**WORK TO COMPLETE:**
Which lines of the records hold the string "Valkyrie"? Report only how many of them there are.

**MATERIAL SHOWN:**
####

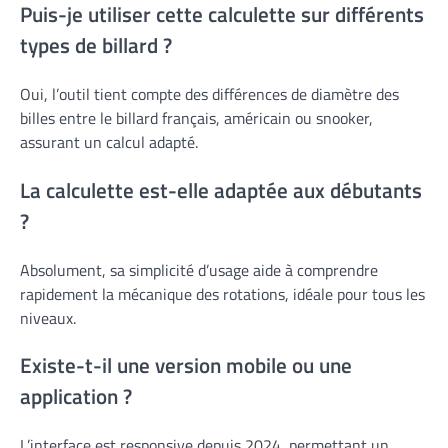
Puis-je utiliser cette calculette sur différents
types de billard ?
Oui, l’outil tient compte des différences de diamètre des
billes entre le billard français, américain ou snooker,
assurant un calcul adapté.
La calculette est-elle adaptée aux débutants
?
Absolument, sa simplicité d’usage aide à comprendre
rapidement la mécanique des rotations, idéale pour tous les
niveaux.
Existe-t-il une version mobile ou une
application ?
L’interface est responsive depuis 2024, permettant un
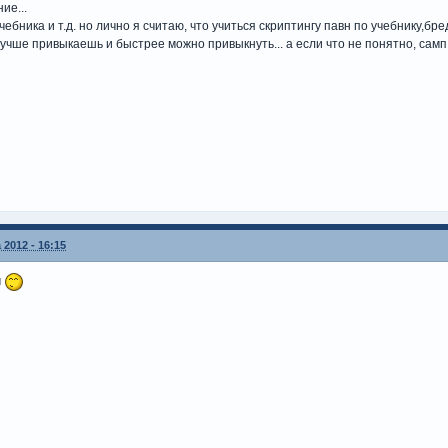
ие...
ебника и т.д. но лично я считаю, что учиться скриптингу павн по учебнику,бре
лучше привыкаешь и быстрее можно привыкнуть... а если что не понятно, сам
 2012 - 16:15
м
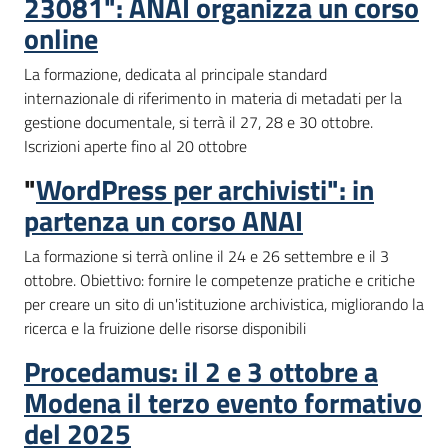
23081": ANAI organizza un corso
online
La formazione, dedicata al principale standard
internazionale di riferimento in materia di metadati per la
gestione documentale, si terrà il 27, 28 e 30 ottobre.
Iscrizioni aperte fino al 20 ottobre
"
WordPress per archivisti": in
partenza un corso ANAI
La formazione si terrà online il 24 e 26 settembre e il 3
ottobre. Obiettivo: fornire le competenze pratiche e critiche
per creare un sito di un'istituzione archivistica, migliorando la
ricerca e la fruizione delle risorse disponibili
Procedamus: il 2 e 3 ottobre a
Modena il terzo evento formativo
del 2025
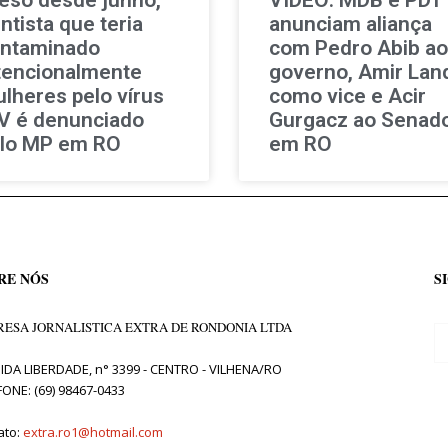
ntista que teria
anunciam aliança
ntaminado
com Pedro Abib ao
tencionalmente
governo, Amir Lan
lheres pelo vírus
como vice e Acir
V é denunciado
Gurgacz ao Senad
lo MP em RO
em RO
RE NÓS
S
ESA JORNALISTICA EXTRA DE RONDONIA LTDA
IDA LIBERDADE, n° 3399 - CENTRO - VILHENA/RO
FONE: (69) 98467-0433
ato:
extra.ro1@hotmail.com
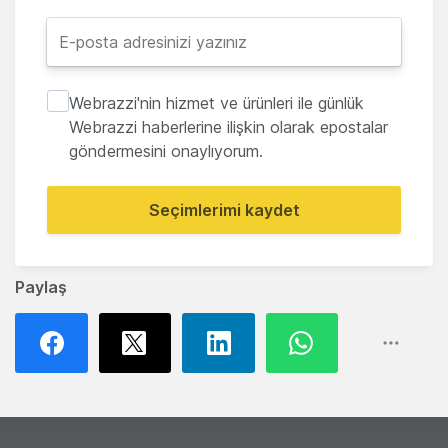
Webrazzi'nin hizmet ve ürünleri ile günlük
Webrazzi haberlerine ilişkin olarak epostalar
göndermesini onaylıyorum.
Seçimlerimi kaydet
Paylaş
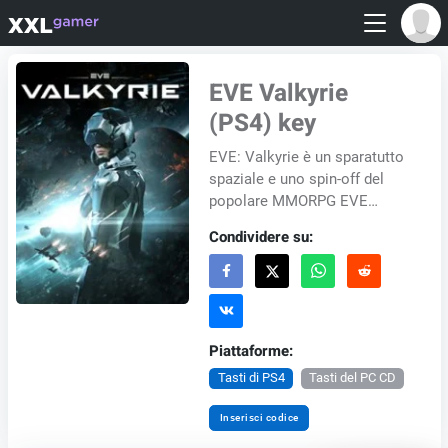
EVE Valkyrie
(PS4) key
EVE: Valkyrie è un sparatutto
spaziale e uno spin-off del
popolare MMORPG EVE
Online. Diventa un pilota di
Condividere su:
combattimento elitario e
immergiti nelle ba...
Piattaforme:
Tasti di PS4
Tasti del PC CD
Inserisci codice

####

**REPLY:**
2